Saving instance counts in XGBoost model without breaking backward compatibility


#1

Many users have asked about saving instance counts in XGBoost model (e.g. #3419). Since XGBoost uses binary dumps for model exchange, adding extra fields in TreeModel or RTreeNodeStat will break backward compatibility (i.e. users of older XGBoost versions won’t be able to open model files produced by newer versions of XGBoost). For details, see this line and this line.

Let’s come up with a way to save instance counts while preserving backward compatibility.


TreeParam: is it safe to add new member variables?
#2

Here is my proposal: Use leaf_vector_ to store extra information.

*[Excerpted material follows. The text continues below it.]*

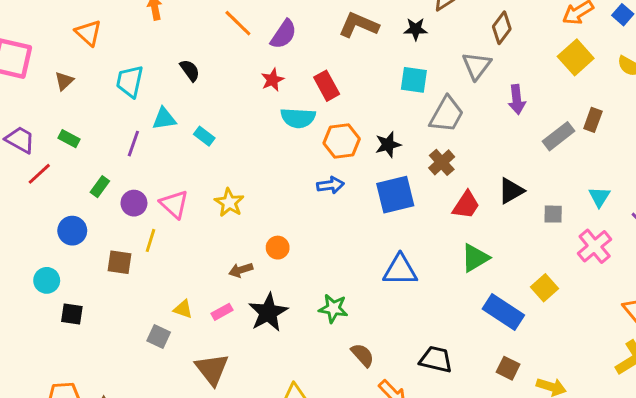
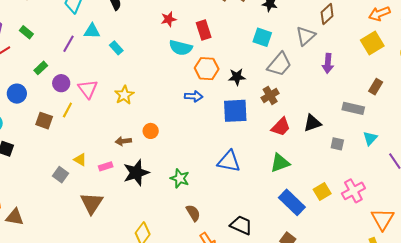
gray rectangle: (559, 136) -> (353, 108), moved, turned 40
pink cross: (595, 246) -> (353, 191), moved

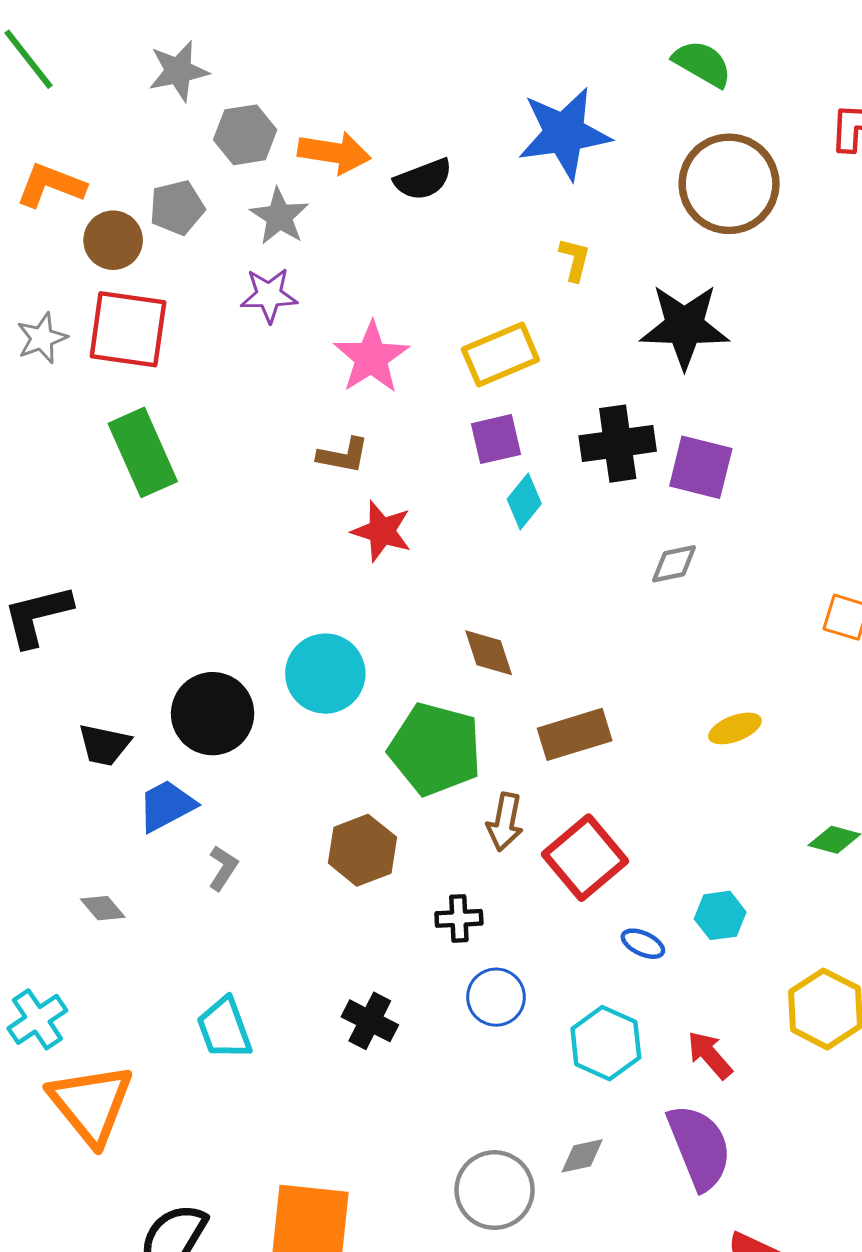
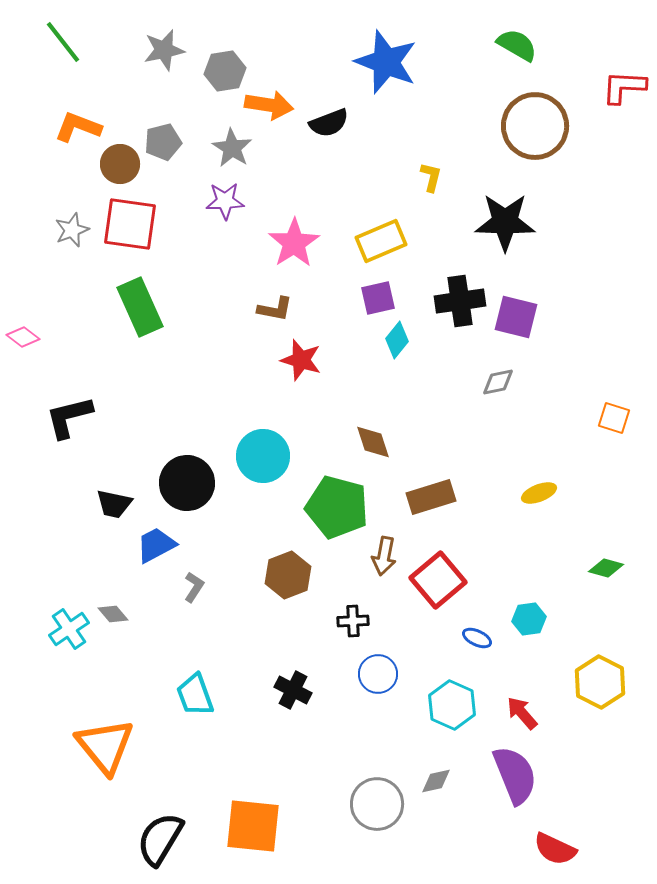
blue star: (564, 133) -> (386, 62), moved, turned 30
gray hexagon: (245, 135) -> (225, 71), moved
cyan cross: (37, 1019) -> (69, 629), moved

  • Set reserved[0]=0x49436e74 (hex representing ‘ICnt’) in the TreeParam struct, to indicate that the first entry of each leaf_vector_ represents the instance count.
  • Change the type of leaf_vector_ from std::vector<bst_float> to std::vector<LeafVec> where LeafVec is a union defined as
union LeafVec {
  bst_float float_val;
  int32_t int_val;
};
  • Now save instance count to leaf_vector_[0].int_val in each node.

#3

Yes, I think this is the fastest way. Does this change the size of it?


#4

Yes, but this is okay, since existing XGBoost versions already expects to see fields TreeParam::reserved, TreeParam::size_leaf_vector, and TreeModel::leaf_vector_. Backward compatibility would be broken only when we add a new field that’s previously unknown to existing XGBoost versions.


#5

Ok, sounds prefect. Although we could only get the leaf node, but currently this is the best proposal !


#6

I do not know weather we could set the field type as transient ?


#7

We can set leaf_vector_[0].int_val=-1.